## Source data
-=-=-=-=-

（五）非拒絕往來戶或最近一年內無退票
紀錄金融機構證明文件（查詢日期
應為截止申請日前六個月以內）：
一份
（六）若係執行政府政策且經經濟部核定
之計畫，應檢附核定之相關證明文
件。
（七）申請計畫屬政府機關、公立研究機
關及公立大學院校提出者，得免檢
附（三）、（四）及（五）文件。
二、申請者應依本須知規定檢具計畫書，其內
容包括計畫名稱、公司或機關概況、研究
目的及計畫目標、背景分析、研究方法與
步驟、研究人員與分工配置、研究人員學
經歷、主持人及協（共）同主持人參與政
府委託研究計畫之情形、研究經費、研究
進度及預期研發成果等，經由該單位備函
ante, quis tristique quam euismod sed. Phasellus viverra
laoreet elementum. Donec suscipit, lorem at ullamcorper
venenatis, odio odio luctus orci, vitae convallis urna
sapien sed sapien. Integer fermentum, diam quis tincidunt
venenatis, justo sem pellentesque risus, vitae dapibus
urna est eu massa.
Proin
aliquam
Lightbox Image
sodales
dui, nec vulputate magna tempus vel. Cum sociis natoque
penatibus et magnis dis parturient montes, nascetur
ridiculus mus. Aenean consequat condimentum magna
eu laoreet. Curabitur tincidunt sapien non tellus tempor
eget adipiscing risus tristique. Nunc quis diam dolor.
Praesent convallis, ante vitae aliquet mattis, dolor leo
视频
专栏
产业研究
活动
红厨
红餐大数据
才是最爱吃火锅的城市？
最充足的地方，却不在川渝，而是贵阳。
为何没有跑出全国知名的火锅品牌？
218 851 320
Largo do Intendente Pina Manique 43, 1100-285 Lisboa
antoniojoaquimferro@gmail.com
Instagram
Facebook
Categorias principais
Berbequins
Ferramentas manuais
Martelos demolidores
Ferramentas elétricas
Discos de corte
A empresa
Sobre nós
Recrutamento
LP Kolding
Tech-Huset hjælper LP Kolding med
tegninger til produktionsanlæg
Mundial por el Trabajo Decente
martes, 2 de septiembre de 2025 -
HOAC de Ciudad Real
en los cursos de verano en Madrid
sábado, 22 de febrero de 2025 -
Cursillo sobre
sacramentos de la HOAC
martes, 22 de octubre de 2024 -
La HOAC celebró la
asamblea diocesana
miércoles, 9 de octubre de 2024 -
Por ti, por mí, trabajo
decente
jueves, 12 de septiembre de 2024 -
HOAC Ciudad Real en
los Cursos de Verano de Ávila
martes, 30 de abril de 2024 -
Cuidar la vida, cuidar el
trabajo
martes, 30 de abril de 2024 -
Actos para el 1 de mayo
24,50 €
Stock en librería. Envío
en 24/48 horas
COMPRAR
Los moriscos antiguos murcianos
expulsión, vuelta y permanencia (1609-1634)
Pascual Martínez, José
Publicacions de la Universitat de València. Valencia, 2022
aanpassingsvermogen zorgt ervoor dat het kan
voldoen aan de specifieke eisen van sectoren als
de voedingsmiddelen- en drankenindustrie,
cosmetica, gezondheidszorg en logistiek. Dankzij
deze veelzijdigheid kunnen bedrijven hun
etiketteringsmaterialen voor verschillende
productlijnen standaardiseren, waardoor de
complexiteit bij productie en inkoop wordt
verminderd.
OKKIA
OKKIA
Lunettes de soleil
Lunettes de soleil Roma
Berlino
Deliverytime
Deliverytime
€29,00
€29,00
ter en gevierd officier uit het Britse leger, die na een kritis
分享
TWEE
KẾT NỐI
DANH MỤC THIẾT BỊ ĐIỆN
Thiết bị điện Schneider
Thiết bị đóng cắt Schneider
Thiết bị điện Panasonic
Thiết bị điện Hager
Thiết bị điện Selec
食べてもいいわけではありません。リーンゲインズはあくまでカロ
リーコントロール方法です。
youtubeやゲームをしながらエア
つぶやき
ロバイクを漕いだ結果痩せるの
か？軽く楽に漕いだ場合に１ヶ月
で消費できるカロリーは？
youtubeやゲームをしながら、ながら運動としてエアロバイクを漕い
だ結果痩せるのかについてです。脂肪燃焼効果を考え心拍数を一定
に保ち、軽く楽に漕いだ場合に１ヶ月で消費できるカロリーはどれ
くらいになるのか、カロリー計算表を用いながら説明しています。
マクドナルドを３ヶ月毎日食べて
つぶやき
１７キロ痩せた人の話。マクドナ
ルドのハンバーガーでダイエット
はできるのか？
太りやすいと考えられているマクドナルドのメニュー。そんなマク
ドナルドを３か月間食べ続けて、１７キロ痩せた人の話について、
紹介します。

-=-=-=-=-

## ACTIVITY
Find the word "ante" in the records. Copy every line it appears in.

## REPLY
ante, quis tristique quam euismod sed. Phasellus viverra
Praesent convallis, ante vitae aliquet mattis, dolor leo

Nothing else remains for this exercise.